Take every line from the data that has the word "Keiko" in it.
[[ Data excerpts open ]]
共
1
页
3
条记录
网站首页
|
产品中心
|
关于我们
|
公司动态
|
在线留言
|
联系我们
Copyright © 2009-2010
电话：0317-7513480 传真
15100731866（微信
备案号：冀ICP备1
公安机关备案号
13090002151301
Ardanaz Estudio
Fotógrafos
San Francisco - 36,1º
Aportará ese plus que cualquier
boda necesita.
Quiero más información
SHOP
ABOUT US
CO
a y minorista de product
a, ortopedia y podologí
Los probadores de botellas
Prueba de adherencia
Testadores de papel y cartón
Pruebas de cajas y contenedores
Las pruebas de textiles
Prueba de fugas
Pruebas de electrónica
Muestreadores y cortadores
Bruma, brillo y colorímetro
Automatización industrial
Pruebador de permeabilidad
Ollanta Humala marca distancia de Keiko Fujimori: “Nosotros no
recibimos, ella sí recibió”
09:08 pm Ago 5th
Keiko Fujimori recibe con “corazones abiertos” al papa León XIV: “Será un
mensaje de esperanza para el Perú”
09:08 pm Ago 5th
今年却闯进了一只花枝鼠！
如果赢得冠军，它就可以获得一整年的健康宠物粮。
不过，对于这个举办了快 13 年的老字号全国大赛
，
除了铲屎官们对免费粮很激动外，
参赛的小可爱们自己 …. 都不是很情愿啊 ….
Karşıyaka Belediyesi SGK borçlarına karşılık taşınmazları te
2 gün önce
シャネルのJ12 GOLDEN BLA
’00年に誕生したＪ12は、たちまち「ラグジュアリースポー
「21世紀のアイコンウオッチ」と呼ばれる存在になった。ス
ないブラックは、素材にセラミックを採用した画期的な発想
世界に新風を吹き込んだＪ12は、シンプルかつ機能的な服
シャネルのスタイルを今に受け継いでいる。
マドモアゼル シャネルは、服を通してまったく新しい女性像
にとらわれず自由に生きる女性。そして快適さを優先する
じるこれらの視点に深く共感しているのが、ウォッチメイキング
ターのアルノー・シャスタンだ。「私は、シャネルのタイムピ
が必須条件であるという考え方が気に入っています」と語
[[ Data excerpts closed ]]
§ **Result of the task**
Ollanta Humala marca distancia de Keiko Fujimori: “Nosotros no
Keiko Fujimori recibe con “corazones abiertos” al papa León XIV: “Será un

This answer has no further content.